Every entry should come back exactly as written, minus the pictures.

==== DATASET ENTRIES ====

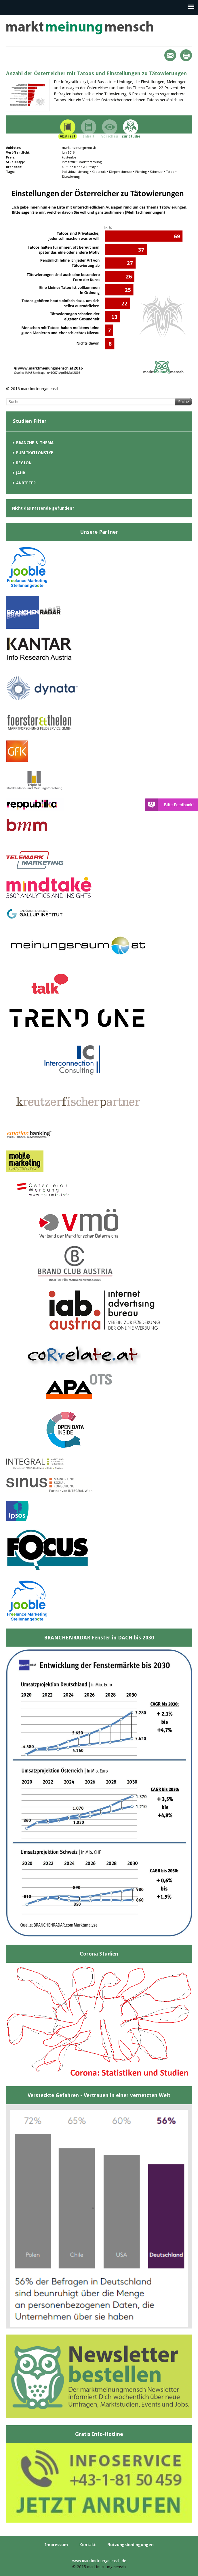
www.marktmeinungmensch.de (99, 2560)
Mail (170, 55)
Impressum (56, 2544)
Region (24, 463)
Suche (183, 401)
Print (186, 55)
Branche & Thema (35, 442)
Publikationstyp (34, 452)
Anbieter (26, 483)
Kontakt (87, 2544)
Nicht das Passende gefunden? (43, 508)
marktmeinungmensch (79, 27)
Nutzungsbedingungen (130, 2544)
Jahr (20, 473)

====

EXERCISE OUTPUT:
www.marktmeinungmensch.de (99, 2560)
Mail (170, 55)
Impressum (56, 2544)
Region (24, 463)
Suche (183, 401)
Print (186, 55)
Branche & Thema (35, 442)
Publikationstyp (34, 452)
Anbieter (26, 483)
Kontakt (87, 2544)
Nicht das Passende gefunden? (43, 508)
marktmeinungmensch (79, 27)
Nutzungsbedingungen (130, 2544)
Jahr (20, 473)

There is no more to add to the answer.